▶ **BRIEF**:
Please repeat every record below exactly as written, but leave out the pictures.

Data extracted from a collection
_ _ _ _ _ _ _

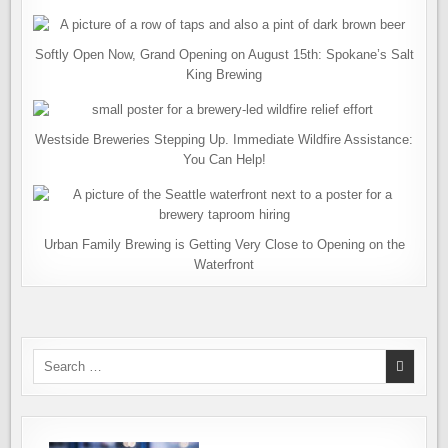
Softly Open Now, Grand Opening on August 15th: Spokane’s Salt
King Brewing
Westside Breweries Stepping Up. Immediate Wildfire Assistance:
You Can Help!
Urban Family Brewing is Getting Very Close to Opening on the
Waterfront
Search
for:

_ _ _ _ _ _ _

▶ **THE COMPLETED TASK**:
Softly Open Now, Grand Opening on August 15th: Spokane’s Salt
King Brewing
Westside Breweries Stepping Up. Immediate Wildfire Assistance:
You Can Help!
Urban Family Brewing is Getting Very Close to Opening on the
Waterfront
Search
for:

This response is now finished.